# Problem to work on
Transcribe all data verbatim. Skip the pictures.

Collected data:
>>>

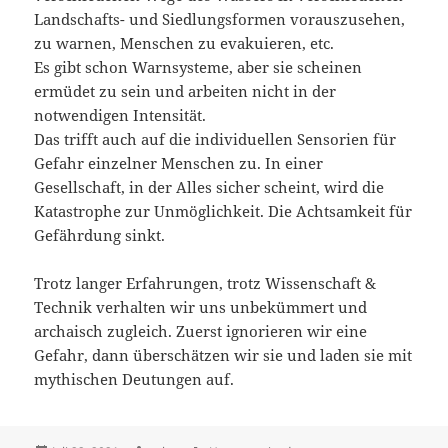
Landschafts- und Siedlungsformen vorauszusehen,
zu warnen, Menschen zu evakuieren, etc.
Es gibt schon Warnsysteme, aber sie scheinen
ermüdet zu sein und arbeiten nicht in der
notwendigen Intensität.
Das trifft auch auf die individuellen Sensorien für
Gefahr einzelner Menschen zu. In einer
Gesellschaft, in der Alles sicher scheint, wird die
Katastrophe zur Unmöglichkeit. Die Achtsamkeit für
Gefährdung sinkt.
Trotz langer Erfahrungen, trotz Wissenschaft &
Technik verhalten wir uns unbekümmert und
archaisch zugleich. Zuerst ignorieren wir eine
Gefahr, dann überschätzen wir sie und laden sie mit
mythischen Deutungen auf.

<<<

# Response
Landschafts- und Siedlungsformen vorauszusehen,
zu warnen, Menschen zu evakuieren, etc.
Es gibt schon Warnsysteme, aber sie scheinen
ermüdet zu sein und arbeiten nicht in der
notwendigen Intensität.
Das trifft auch auf die individuellen Sensorien für
Gefahr einzelner Menschen zu. In einer
Gesellschaft, in der Alles sicher scheint, wird die
Katastrophe zur Unmöglichkeit. Die Achtsamkeit für
Gefährdung sinkt.
Trotz langer Erfahrungen, trotz Wissenschaft &
Technik verhalten wir uns unbekümmert und
archaisch zugleich. Zuerst ignorieren wir eine
Gefahr, dann überschätzen wir sie und laden sie mit
mythischen Deutungen auf.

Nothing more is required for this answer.